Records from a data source
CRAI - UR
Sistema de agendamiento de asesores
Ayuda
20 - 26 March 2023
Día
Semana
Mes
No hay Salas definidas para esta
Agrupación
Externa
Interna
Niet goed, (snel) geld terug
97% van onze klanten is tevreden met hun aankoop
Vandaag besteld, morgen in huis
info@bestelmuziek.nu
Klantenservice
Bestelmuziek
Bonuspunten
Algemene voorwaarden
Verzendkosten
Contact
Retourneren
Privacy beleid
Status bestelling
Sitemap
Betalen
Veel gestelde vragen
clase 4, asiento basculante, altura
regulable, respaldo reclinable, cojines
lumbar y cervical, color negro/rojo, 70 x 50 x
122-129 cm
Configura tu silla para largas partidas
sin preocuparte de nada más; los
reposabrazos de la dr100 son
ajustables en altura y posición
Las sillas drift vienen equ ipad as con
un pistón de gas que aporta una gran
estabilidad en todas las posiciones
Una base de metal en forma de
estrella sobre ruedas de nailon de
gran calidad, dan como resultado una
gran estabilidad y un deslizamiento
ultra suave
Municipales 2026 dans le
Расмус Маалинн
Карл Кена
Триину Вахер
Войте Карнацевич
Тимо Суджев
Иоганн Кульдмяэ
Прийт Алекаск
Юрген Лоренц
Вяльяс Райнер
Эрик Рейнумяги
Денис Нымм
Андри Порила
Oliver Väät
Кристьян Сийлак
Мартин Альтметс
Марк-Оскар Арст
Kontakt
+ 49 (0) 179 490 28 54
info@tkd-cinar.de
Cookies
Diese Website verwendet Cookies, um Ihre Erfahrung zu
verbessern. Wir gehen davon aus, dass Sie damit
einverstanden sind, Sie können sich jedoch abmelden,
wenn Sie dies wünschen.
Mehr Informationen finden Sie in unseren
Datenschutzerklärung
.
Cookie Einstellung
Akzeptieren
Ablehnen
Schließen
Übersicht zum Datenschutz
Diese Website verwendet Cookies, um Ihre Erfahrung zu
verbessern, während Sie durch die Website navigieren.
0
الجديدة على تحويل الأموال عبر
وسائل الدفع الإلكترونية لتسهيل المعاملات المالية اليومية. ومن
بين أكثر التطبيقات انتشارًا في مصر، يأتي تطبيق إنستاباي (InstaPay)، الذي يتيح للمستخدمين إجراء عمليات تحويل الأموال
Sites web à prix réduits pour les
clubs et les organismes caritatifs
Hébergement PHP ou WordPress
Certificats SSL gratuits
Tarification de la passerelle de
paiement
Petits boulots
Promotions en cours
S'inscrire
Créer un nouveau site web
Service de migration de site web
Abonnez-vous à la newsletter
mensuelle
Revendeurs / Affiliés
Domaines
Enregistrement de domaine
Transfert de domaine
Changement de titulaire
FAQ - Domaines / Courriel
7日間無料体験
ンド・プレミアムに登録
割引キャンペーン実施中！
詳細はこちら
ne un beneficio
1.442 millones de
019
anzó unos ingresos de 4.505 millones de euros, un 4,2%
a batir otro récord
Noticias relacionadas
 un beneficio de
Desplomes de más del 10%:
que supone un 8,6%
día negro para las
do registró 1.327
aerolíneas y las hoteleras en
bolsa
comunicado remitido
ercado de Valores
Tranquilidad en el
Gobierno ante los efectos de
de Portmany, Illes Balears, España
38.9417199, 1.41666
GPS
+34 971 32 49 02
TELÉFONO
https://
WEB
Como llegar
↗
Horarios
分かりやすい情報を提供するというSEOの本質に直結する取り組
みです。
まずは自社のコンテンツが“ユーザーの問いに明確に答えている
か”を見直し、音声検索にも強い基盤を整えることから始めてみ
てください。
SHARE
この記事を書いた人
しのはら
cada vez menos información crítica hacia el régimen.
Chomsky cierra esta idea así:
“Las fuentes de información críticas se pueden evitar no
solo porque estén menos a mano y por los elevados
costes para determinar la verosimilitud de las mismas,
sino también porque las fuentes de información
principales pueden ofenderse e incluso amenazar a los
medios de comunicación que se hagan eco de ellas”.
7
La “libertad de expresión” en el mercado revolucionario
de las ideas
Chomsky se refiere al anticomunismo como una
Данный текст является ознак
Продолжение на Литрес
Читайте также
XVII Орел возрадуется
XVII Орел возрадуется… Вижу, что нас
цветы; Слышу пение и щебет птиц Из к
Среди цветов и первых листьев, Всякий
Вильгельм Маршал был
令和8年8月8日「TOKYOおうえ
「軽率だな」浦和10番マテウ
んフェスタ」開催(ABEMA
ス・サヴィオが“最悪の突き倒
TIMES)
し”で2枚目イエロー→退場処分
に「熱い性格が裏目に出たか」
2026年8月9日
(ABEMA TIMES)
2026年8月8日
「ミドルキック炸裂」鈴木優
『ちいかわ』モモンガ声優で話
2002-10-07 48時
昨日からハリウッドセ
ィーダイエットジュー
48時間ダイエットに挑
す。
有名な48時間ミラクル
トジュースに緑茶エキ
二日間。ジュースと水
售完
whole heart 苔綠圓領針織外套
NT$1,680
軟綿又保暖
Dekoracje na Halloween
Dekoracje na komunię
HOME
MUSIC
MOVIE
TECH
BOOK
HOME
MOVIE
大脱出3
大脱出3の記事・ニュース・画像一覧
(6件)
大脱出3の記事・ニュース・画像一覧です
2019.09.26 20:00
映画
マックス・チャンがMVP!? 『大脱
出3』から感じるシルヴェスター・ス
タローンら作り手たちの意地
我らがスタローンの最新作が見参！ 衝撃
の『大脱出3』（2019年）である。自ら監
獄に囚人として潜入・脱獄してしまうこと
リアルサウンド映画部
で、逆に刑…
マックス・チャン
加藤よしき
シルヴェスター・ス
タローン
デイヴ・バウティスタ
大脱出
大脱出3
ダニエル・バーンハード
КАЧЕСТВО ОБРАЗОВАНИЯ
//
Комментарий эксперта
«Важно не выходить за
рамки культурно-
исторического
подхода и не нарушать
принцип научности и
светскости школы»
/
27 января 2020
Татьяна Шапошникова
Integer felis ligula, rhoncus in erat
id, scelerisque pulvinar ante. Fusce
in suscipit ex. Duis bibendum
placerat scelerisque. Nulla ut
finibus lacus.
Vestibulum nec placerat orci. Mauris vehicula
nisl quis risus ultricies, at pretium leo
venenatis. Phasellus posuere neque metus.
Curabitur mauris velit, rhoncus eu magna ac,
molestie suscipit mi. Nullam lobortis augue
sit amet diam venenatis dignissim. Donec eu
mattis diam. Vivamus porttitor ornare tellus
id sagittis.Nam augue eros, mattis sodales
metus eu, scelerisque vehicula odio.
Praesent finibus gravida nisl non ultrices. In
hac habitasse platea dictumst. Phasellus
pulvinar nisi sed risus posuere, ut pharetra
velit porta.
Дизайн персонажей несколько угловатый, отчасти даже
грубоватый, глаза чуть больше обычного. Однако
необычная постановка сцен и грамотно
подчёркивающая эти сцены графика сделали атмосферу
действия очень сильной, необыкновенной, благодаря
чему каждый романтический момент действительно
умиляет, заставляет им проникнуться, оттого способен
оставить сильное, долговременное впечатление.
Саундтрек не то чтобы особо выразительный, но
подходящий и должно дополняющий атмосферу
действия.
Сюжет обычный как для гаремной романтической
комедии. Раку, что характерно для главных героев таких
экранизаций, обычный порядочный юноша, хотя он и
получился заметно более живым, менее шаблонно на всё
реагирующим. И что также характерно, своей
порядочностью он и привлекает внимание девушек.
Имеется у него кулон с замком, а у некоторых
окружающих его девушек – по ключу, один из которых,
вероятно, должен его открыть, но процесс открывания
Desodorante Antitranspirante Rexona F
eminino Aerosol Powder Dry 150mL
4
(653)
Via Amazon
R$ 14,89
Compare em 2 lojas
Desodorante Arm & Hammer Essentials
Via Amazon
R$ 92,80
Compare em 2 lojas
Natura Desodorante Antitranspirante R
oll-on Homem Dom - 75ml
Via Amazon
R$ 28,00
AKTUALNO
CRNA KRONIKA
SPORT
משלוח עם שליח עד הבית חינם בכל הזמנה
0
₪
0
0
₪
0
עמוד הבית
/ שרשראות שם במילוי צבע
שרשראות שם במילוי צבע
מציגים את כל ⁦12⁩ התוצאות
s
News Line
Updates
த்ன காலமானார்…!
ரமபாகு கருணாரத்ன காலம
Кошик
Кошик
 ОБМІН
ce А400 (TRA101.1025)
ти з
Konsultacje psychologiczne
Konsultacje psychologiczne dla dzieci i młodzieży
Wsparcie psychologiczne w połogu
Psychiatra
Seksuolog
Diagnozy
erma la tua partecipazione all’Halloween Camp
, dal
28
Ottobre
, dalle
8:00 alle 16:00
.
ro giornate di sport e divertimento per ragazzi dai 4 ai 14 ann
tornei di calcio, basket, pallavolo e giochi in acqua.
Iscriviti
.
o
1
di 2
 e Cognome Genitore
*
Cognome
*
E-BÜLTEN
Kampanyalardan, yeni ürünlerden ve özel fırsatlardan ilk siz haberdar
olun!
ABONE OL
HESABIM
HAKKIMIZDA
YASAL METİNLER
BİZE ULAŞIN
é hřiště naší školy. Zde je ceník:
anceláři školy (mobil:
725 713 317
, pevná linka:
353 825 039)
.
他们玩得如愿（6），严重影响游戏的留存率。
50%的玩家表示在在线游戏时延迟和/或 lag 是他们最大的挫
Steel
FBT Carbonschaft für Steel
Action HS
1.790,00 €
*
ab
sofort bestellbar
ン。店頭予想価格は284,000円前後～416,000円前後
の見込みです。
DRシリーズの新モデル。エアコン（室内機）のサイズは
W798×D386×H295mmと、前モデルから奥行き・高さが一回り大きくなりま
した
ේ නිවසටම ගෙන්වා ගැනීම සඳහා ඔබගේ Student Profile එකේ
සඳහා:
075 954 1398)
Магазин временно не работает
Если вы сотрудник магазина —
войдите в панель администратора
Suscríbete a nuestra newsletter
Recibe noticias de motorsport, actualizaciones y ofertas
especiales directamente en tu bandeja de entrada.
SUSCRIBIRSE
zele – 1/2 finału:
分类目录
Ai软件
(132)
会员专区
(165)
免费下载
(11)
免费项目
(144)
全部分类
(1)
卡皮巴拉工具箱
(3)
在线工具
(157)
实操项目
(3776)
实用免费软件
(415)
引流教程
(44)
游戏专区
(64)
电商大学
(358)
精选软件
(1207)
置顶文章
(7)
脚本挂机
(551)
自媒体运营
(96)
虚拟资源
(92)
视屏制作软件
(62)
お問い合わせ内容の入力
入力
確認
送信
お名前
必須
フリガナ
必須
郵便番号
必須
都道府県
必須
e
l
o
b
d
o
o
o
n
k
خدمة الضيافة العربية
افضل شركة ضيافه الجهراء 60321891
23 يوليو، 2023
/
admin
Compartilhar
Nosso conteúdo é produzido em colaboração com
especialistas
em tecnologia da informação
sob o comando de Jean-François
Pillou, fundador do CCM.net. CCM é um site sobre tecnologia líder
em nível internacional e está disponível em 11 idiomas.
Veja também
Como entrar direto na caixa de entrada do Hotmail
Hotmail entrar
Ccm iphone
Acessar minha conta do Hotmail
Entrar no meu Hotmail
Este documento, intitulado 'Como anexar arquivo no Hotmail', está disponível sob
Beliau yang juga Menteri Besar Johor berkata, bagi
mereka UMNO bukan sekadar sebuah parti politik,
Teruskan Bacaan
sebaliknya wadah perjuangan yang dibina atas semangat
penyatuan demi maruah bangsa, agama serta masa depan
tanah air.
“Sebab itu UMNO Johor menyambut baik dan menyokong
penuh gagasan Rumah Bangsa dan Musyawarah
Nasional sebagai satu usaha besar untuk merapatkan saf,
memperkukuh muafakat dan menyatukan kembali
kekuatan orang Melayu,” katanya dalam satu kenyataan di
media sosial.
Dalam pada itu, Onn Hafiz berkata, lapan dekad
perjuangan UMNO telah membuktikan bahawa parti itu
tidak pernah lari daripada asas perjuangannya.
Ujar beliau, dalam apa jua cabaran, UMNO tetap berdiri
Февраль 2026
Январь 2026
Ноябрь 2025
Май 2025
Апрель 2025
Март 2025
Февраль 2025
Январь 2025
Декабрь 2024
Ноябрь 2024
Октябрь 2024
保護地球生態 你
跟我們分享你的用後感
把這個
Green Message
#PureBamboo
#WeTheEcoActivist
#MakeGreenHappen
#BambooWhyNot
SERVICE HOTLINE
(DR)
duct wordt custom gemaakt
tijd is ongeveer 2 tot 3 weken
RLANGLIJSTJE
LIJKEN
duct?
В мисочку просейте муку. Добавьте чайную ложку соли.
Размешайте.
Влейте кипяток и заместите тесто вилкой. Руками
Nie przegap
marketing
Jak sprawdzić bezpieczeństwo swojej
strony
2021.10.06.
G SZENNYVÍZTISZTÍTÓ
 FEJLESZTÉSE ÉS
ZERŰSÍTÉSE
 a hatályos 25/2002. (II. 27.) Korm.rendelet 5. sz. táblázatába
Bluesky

## EXERCISE AIM:
Among the records above, only the lines between the line holding "Créer un nouveau site web" and the line holding "principales pueden ofenderse", inclusive, are to be output, exactly as written.

## RESPONSE AREA:
Créer un nouveau site web
Service de migration de site web
Abonnez-vous à la newsletter
mensuelle
Revendeurs / Affiliés
Domaines
Enregistrement de domaine
Transfert de domaine
Changement de titulaire
FAQ - Domaines / Courriel
7日間無料体験
ンド・プレミアムに登録
割引キャンペーン実施中！
詳細はこちら
ne un beneficio
1.442 millones de
019
anzó unos ingresos de 4.505 millones de euros, un 4,2%
a batir otro récord
Noticias relacionadas
 un beneficio de
Desplomes de más del 10%:
que supone un 8,6%
día negro para las
do registró 1.327
aerolíneas y las hoteleras en
bolsa
comunicado remitido
ercado de Valores
Tranquilidad en el
Gobierno ante los efectos de
de Portmany, Illes Balears, España
38.9417199, 1.41666
GPS
+34 971 32 49 02
TELÉFONO
https://
WEB
Como llegar
↗
Horarios
分かりやすい情報を提供するというSEOの本質に直結する取り組
みです。
まずは自社のコンテンツが“ユーザーの問いに明確に答えている
か”を見直し、音声検索にも強い基盤を整えることから始めてみ
てください。
SHARE
この記事を書いた人
しのはら
cada vez menos información crítica hacia el régimen.
Chomsky cierra esta idea así:
“Las fuentes de información críticas se pueden evitar no
solo porque estén menos a mano y por los elevados
costes para determinar la verosimilitud de las mismas,
sino también porque las fuentes de información
principales pueden ofenderse e incluso amenazar a los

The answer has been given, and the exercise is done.